Process data with Spark and Hive
    • PDF

    Process data with Spark and Hive

    • PDF

    Article Summary

    Available in VPC

    The following explains how to process and store data using Apache Hadoop, Apache Spark, and Apache Hive provided by Data Forest.

    Data processing with Spark, Hive: examples of using Zeppelin apps

    Zeppelin provides an environment where users can easily create and submit API codes. While various interpreters exist, this guide takes Spark and Hive as examples, which are the most commonly used. By utilizing this example, you can create jobs that save data to HDFS by using the Spark Streaming for the streaming data source on the Data Forest platform and periodically execute the distribution of Hive queries.

    Note
    • For the MovieLens dataset used in this guide, see MovieLens 20M Dataset.
    • It is based on the progress in the Zeppelin notebook created in Data Forest > App.

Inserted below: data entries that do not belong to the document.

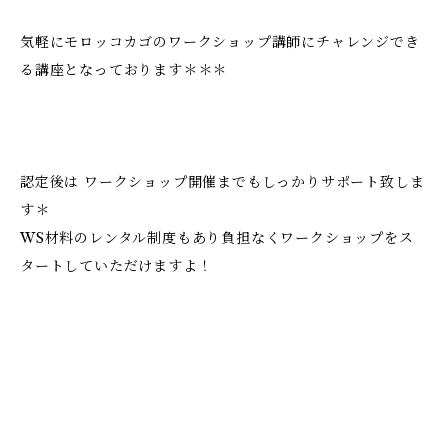
気軽にモロッコカゴのワークショップ講師にチャレンジでき
る講座となっております＊＊＊
認定後は ワークショップ開催までもしっかりサポート致しま
す＊
WS材料のレンタル制度もあり負担なくワークショップをス
タートしていただけますよ！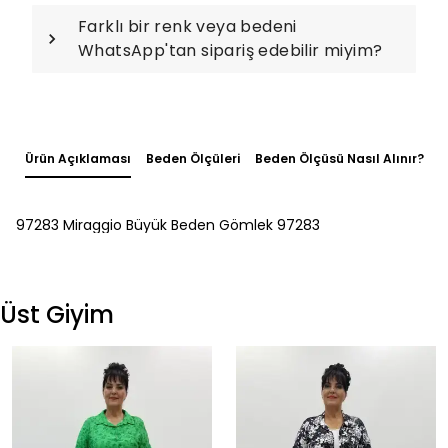
Farklı bir renk veya bedeni
WhatsApp'tan sipariş edebilir miyim?
Ürün Açıklaması
Beden Ölçüleri
Beden Ölçüsü Nasıl Alınır?
97283 Miraggio Büyük Beden Gömlek 97283
Üst Giyim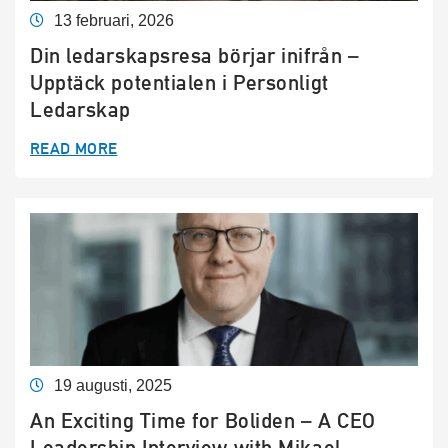
13 februari, 2026
Din ledarskapsresa börjar inifrån –
Upptäck potentialen i Personligt
Ledarskap
READ MORE
19 augusti, 2025
An Exciting Time for Boliden – A CEO
Leadership Interview with Mikael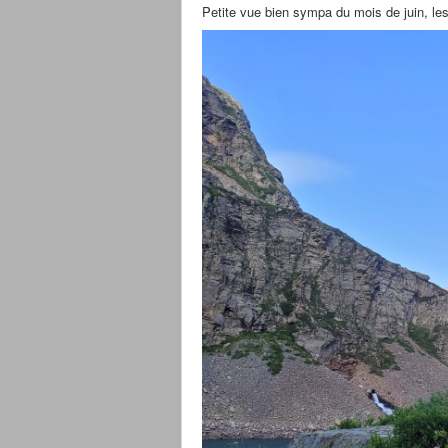
Petite vue bien sympa du mois de juin, les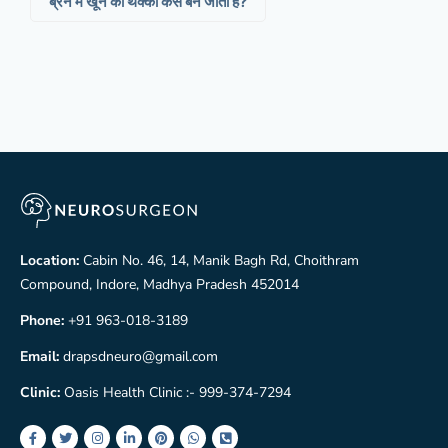
ब्रेन में खून का थक्का कैसे बन जाता है?
Location:
Cabin No. 46, 14, Manik Bagh Rd, Choithram
Compound, Indore, Madhya Pradesh 452014
Phone:
+91 963-018-3189
Email:
drapsdneuro@gmail.com
Clinic:
Oasis Health Clinic :- 999-374-7294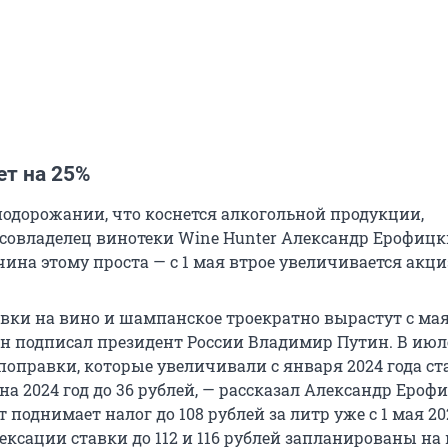
ет на 25%
одорожании, что коснется алкогольной продукции,
совладелец винотеки Wine Hunter Александр Ерофицк
чина этому проста — с 1 мая втрое увеличивается акци
вки на вино и шампанское троекратно вырастут с мая
он подписал президент России Владимир Путин. В июле
оправки, которые увеличивали с января 2024 года ст
на 2024 год до 36 рублей, — рассказал Александр Ероф
поднимает налог до 108 рублей за литр уже с 1 мая 202
ксации ставки до 112 и 116 рублей запланированы на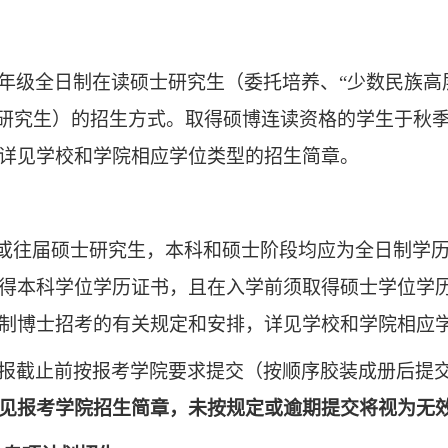
年级全日制在读硕士研究生（委托培养、
“
少数民族高
研究生）的招生方式。取得硕博连读资格的学生于秋
详见
学校和学院相应学位类型的招生简章。
或往届硕士研究生，本科和硕士阶段均应为全日制学
得本科学位学历证书，且在入学前须取得硕士学位学
制博士招考的有关规定和安排，详见
学校和学院相应
报截止前按报考学院要求提交（按顺序胶装成册后提
见报考学院招生简章，未按规定或逾期提交将视为无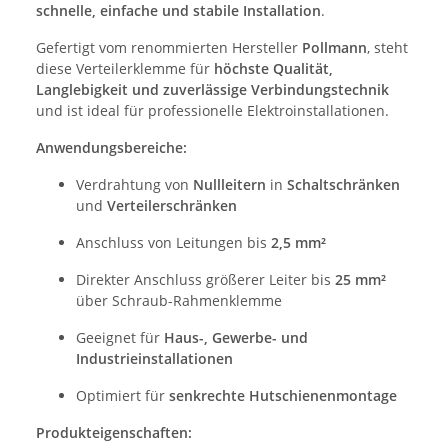
schnelle, einfache und stabile Installation
.
Gefertigt vom renommierten Hersteller
Pollmann
, steht
diese Verteilerklemme für
höchste Qualität,
Langlebigkeit und zuverlässige Verbindungstechnik
und ist ideal für professionelle Elektroinstallationen.
Anwendungsbereiche:
Verdrahtung von
Nullleitern
in
Schaltschränken
und
Verteilerschränken
Anschluss von Leitungen bis
2,5 mm²
Direkter Anschluss größerer Leiter bis
25 mm²
über Schraub-Rahmenklemme
Geeignet für
Haus-, Gewerbe- und
Industrieinstallationen
Optimiert für
senkrechte Hutschienenmontage
Produkteigenschaften: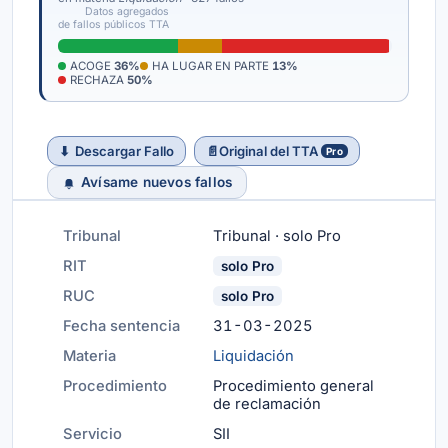
Datos agregados
de fallos públicos TTA
ACOGE
36%
HA LUGAR EN PARTE
13%
RECHAZA
50%
⬇
Descargar Fallo
📄
Original del TTA
Pro
Avísame nuevos fallos
Tribunal
Tribunal · solo Pro
RIT
solo Pro
RUC
solo Pro
Fecha sentencia
31-03-2025
Materia
Liquidación
Procedimiento
Procedimiento general
de reclamación
Servicio
SII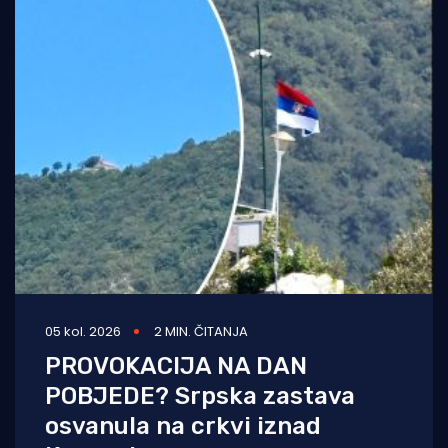
05 kol. 2026
2 MIN. ČITANJA
PROVOKACIJA NA DAN
POBJEDE? Srpska zastava
osvanula na crkvi iznad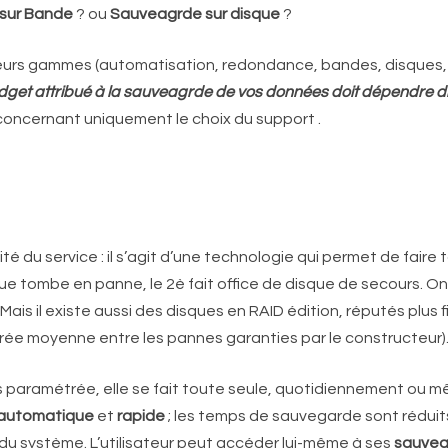
sur Bande
? ou
Sauveagrde sur disque
?
 leurs gammes (automatisation, redondance, bandes, disques, 
dget attribué à la sauveagrde de vos données doit dépendre dir
oncernant uniquement le choix du support .
é du service : il s’agit d’une technologie qui permet de faire 
que tombe en panne, le 2è fait office de disque de secours. O
 Mais il existe aussi des disques en RAID édition, réputés plus 
durée moyenne entre les pannes garanties par le constructeur)
is paramétrée, elle se fait toute seule, quotidiennement ou m
automatique
et
rapide
; les temps de sauvegarde sont réduit
ité du système. L’utilisateur peut accéder lui-même à ses
sauveg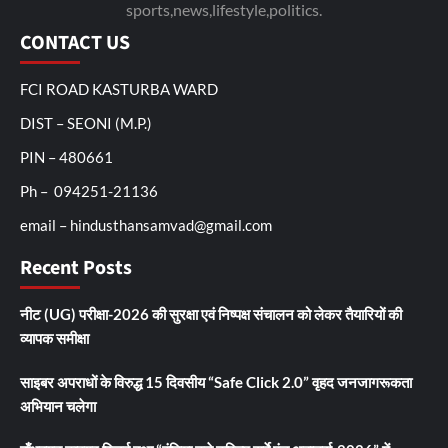
sports,news,lifestyle,politics.
CONTACT US
FCI ROAD KASTURBA WARD
DIST – SEONI (M.P.)
PIN – 480661
Ph – 094251-21136
email – hindusthansamvad@gmail.com
Recent Posts
नीट (UG) परीक्षा-2026 की सुरक्षा एवं निष्पक्ष संचालन को लेकर तैयारियों की
व्यापक समीक्षा
साइबर अपराधों के विरुद्ध 15 दिवसीय “Safe Click 2.0” वृहद जनजागरूकता
अभियान चलेगा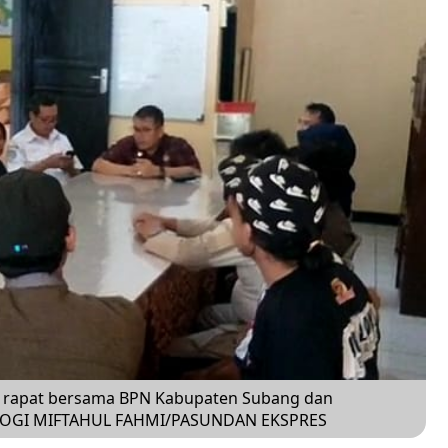
 rapat bersama BPN Kabupaten Subang dan
.YOGI MIFTAHUL FAHMI/PASUNDAN EKSPRES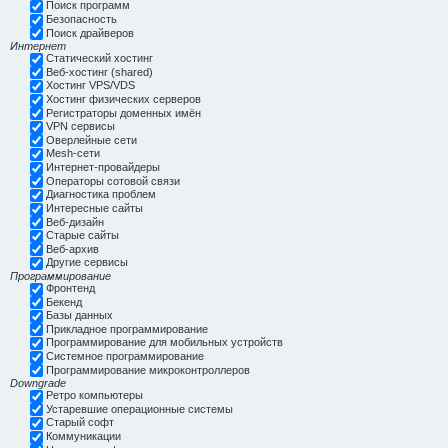
Поиск программ
Безопасность
Поиск драйверов
Интернет
Статический хостинг
Веб-хостинг (shared)
Хостинг VPS/VDS
Хостинг физических серверов
Регистраторы доменных имён
VPN сервисы
Оверлейные сети
Mesh-сети
Интернет-провайдеры
Операторы сотовой связи
Диагностика проблем
Интересные сайты
Веб-дизайн
Старые сайты
Веб-архив
Другие сервисы
Программирование
Фронтенд
Бекенд
Базы данных
Прикладное программирование
Программирование для мобильных устройств
Системное программирование
Программирование микроконтроллеров
Downgrade
Ретро компьютеры
Устаревшие операционные системы
Старый софт
Коммуникации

    Step 1. Create the Zeppelin app

    The following describes how to create the Zeppelin app.

    1. Create the Zeppelin app.
    2. Select ZEPPELIN-0.10.1 for the app type.
      df-use-ex2_2-2_en
    3. Check if the app detail's Status has become Stable.

    Step 2. Process data

    The source data set must be uploaded for data processing. In actual services, you can save the original log data, etc. in HDFS through Kafka, Flume, etc., or in HDFS using Sqoop from RDBMS.
    The following describes how to directly upload the CVS files of the MovieLens dataset to HDFS.

    1. Access the HDFS NameNode UI and click the Utilities > Browse the file system menu.
    2. Go to the /user/${USER} directory.
      df-use-ex2_1-3_ko
    3. Click the [Upload] icon.
    4. Upload the files: rating.csv and movie.csv.
      df-use-ex2_1-4_ko
    Note

    Click Head the file after clicking the file, and then you can see how the data looks like.
    df-use-ex2_1-5_ko

    1. Access Zeppelin app

    The following describes how to access the Zeppelin app.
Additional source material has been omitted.